▶ _Exercise requirements_: Print the records below word for word, but leave out the pictures.

(Dataset entries)
§ §

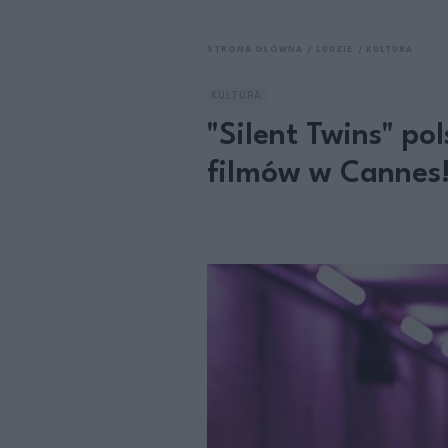
STRONA GŁÓWNA
LUDZIE
KULTURA
KULTURA
"Silent Twins" po
filmów w Cannes!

§ §

▶ _Reply_:
STRONA GŁÓWNA
LUDZIE
KULTURA
KULTURA
"Silent Twins" po
filmów w Cannes!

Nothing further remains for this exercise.